§ Problem to solve: Determine how many lines in the records that follow hold the string "Tepoztlán". Only that number should be returned.

§ Data listing:
------------------------------

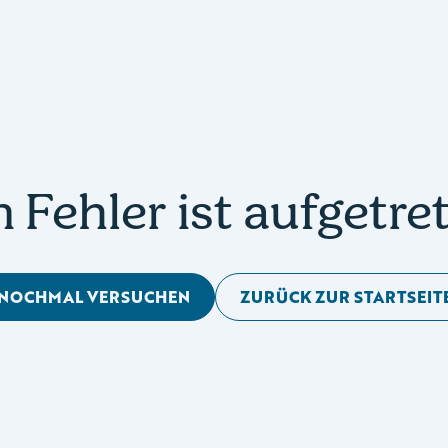
n Fehler ist aufgetre
NOCHMAL VERSUCHEN
ZURÜCK ZUR STARTSEIT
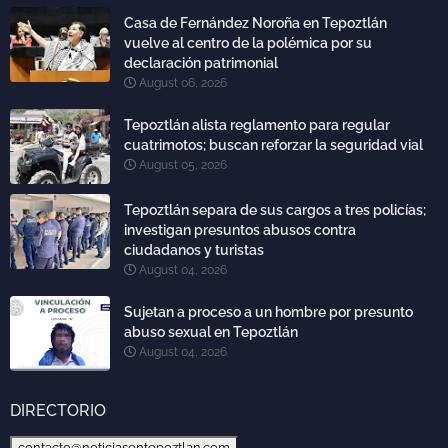
Casa de Fernández Noroña en Tepoztlán
vuelve al centro de la polémica por su
declaración patrimonial
August 06, 2026
Tepoztlán alista reglamento para regular
cuatrimotos; buscan reforzar la seguridad vial
August 05, 2026
Tepoztlán separa de sus cargos a tres policías;
investigan presuntos abusos contra
ciudadanos y turistas
August 04, 2026
Sujetan a proceso a un hombre por presunto
abuso sexual en Tepoztlán
August 04, 2026
DIRECTORIO
contacto@noticiasentepoztlan.com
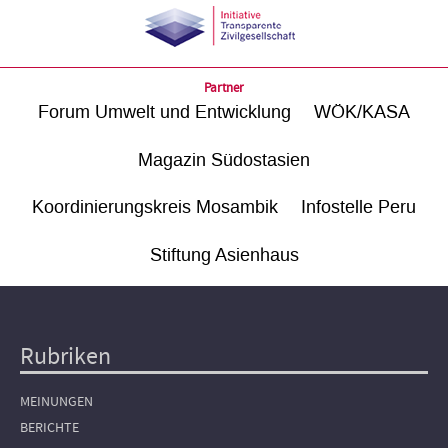
Partner
Forum Umwelt und Entwicklung
WÖK/KASA
Magazin Südostasien
Koordinierungskreis Mosambik
Infostelle Peru
Stiftung Asienhaus
Rubriken
Hauptnavigation
MEINUNGEN
BERICHTE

------------------------------

§ Result of the task: 4